HB 6953 allots P10 billion not to tourism-related businesses but to the Tourism Infrastructure and Enterprise Zone Authority, whose parent agency is the Department of Tourism (DOT). TIEZA, as the name implies, handles tourism infrastructure development and regulation of areas classified as tourism enterprise zones. Another P100 million is allocated under HB 6953 for training and subsidies for tourist guides.

Tourism organizations are proposing that P9.5 billion instead be allocated for the DOT to assist critically impacted businesses in the sector. This can be done, they say, through low-interest loans, or the issuance of loan guarantees with terms of up to five years through government financing institutions, for the impacted businesses’ maintenance and operating expenses.

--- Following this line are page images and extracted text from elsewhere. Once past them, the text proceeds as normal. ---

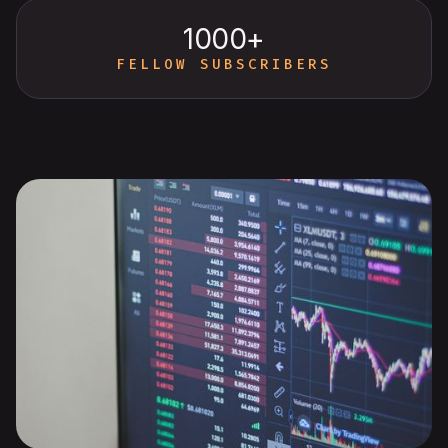
1000+
FELLOW SUBSCRIBERS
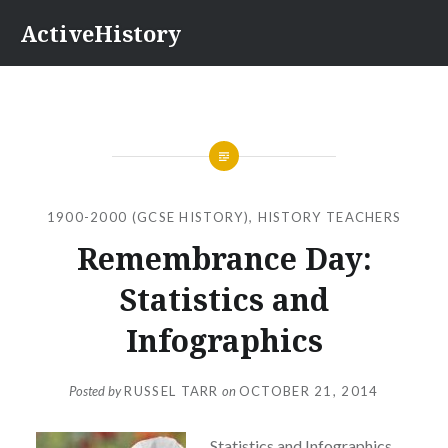
Skip
ActiveHistory
to
content
1900-2000 (GCSE HISTORY)
,
HISTORY TEACHERS
Remembrance Day:
Statistics and
Infographics
Posted by
RUSSEL TARR
on
OCTOBER 21, 2014
Statistics and Infographics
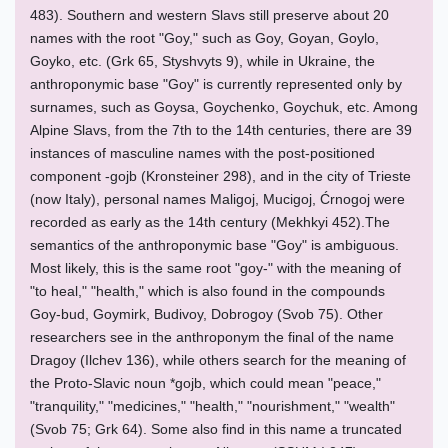
483). Southern and western Slavs still preserve about 20
names with the root "Goy," such as Goy, Goyan, Goylo,
Goyko, etc. (Grk 65, Styshvyts 9), while in Ukraine, the
anthroponymic base "Goy" is currently represented only by
surnames, such as Goysa, Goychenko, Goychuk, etc. Among
Alpine Slavs, from the 7th to the 14th centuries, there are 39
instances of masculine names with the post-positioned
component -gojb (Kronsteiner 298), and in the city of Trieste
(now Italy), personal names Maligoj, Mucigoj, Ćrnogoj were
recorded as early as the 14th century (Mekhkyi 452).The
semantics of the anthroponymic base "Goy" is ambiguous.
Most likely, this is the same root "goy-" with the meaning of
"to heal," "health," which is also found in the compounds
Goy-bud, Goymirk, Budivoy, Dobrogoy (Svob 75). Other
researchers see in the anthroponym the final of the name
Dragoy (Ilchev 136), while others search for the meaning of
the Proto-Slavic noun *gojb, which could mean "peace,"
"tranquility," "medicines," "health," "nourishment," "wealth"
(Svob 75; Grk 64). Some also find in this name a truncated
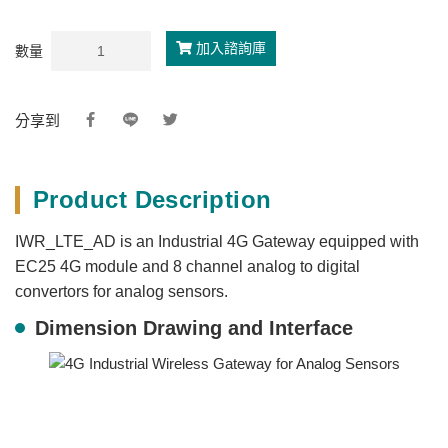
加入諮詢庫
數量
分享到
Product Description
IWR_LTE_AD is an Industrial 4G Gateway equipped with
EC25 4G module and 8 channel analog to digital
convertors for analog sensors.
Dimension Drawing and Interface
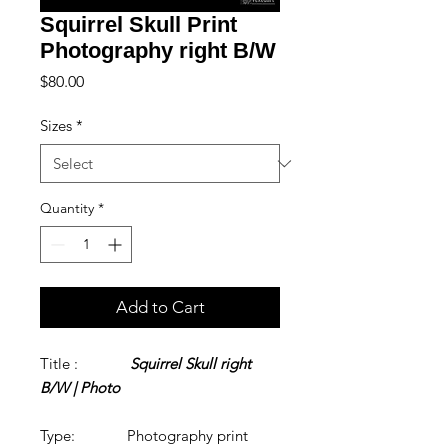
Squirrel Skull Print
Photography right B/W
Price
$80.00
Sizes
*
Quantity
*
Add to Cart
Title :
Squirrel Skull right
B/W | Photo
Type: Photography print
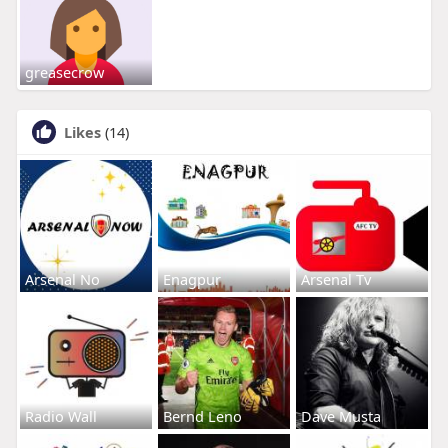
greasecrow
Likes
(14)
Arsenal No
Enagpur
Arsenal Tv
Radio Wall
Bernd Leno
Dave Musta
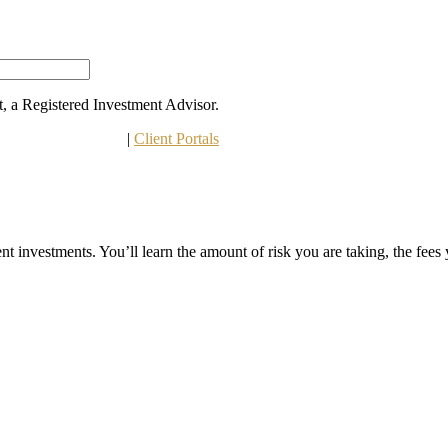
 a Registered Investment Advisor.
 Other Disclosures
 | 
Client Portals
t investments. You’ll learn the amount of risk you are taking, the fees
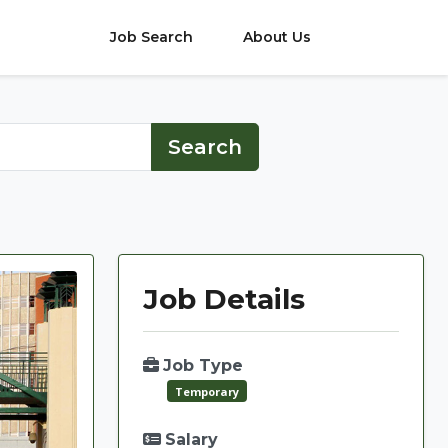
Job Search
About Us
Job Details
Job Type
Temporary
Salary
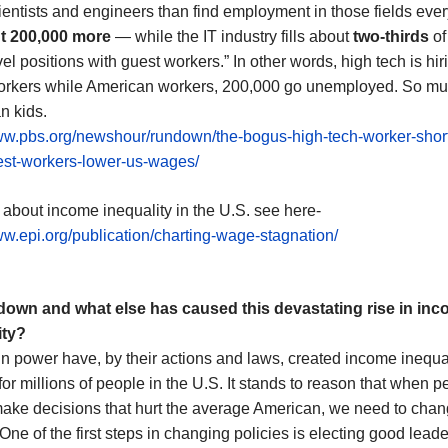
entists and engineers than find employment in those fields ever
t 200,000 more
— while the IT industry fills about
two-thirds
of
vel positions with guest workers.” In other words, high tech is hir
orkers while American workers, 200,000 go unemployed. So mu
n kids.
www.pbs.org/newshour/rundown/the-bogus-high-tech-worker-shor
st-workers-lower-us-wages/
 about income inequality in the U.S. see here-
ww.epi.org/publication/charting-wage-stagnation/
 down and what else
has caused
th
is devastating
rise in in
ity
?
n power have, by their actions and laws, created income inequa
for millions of people in the U.S. It stands to reason that when p
ake decisions that hurt the average American, we need to chan
One of the first steps in changing policies is electing good leade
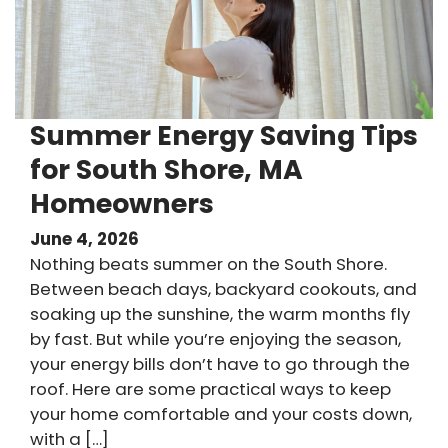
Summer Energy Saving Tips
for South Shore, MA
Homeowners
June 4, 2026
Nothing beats summer on the South Shore.
Between beach days, backyard cookouts, and
soaking up the sunshine, the warm months fly
by fast. But while you’re enjoying the season,
your energy bills don’t have to go through the
roof. Here are some practical ways to keep
your home comfortable and your costs down,
with a […]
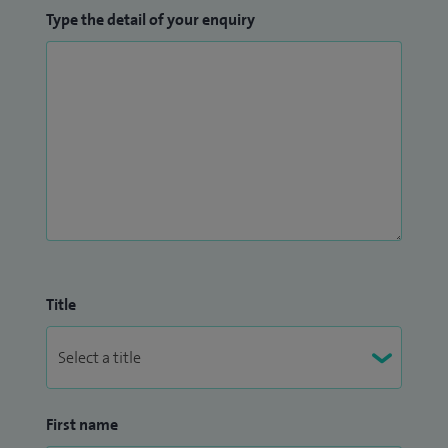
Type the detail of your enquiry
Title
First name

Credit facilities through GFIs will also be used for the upgrading or rehabilitation of establishments to help them become compliant with the new health protocols.

The remaining P500 million of the P10-billion funding can be used to set up COVID testing centers in tourist destinations, according to the industry players.

In their letter to the two chambers of Congress, the tourism organizations pointed out that travel restrictions and quarantine measures during the pandemic affected not only major tourism businesses but also micro, small and medium enterprises including community-based operations, “which comprise a majority of businesses in the industry.”

“It is vital that urgent support and mitigation packages are implemented to protect jobs and ensure business viability during and after the crisis,” they stressed.

Industry players are hoping for tax cuts, subsidies for affected companies and workers, and support in marketing and promotion as global travel gradually resumes.

They estimate that the Tourism Response and Recovery Action Plan will need P92.45 billion – with the response and recoil investment estimated at P74.39 billion and the recovery phase costing P18.06 billion.

In 2019, the travel industry accounted for 12.7 percent of gross domestic product and 13.5 percent of national employment – about 5.7 million workers. In the absence of a COVID vaccine that has been globally vetted for safety and efficacy, the industry will remain in the ICU. The P10 billion could at least help the industry get out of intubation.

Bayanihan 2 is supposed to be a recovery bill. With House Bill 6953, you wonder whose recovery lawmakers have in mind.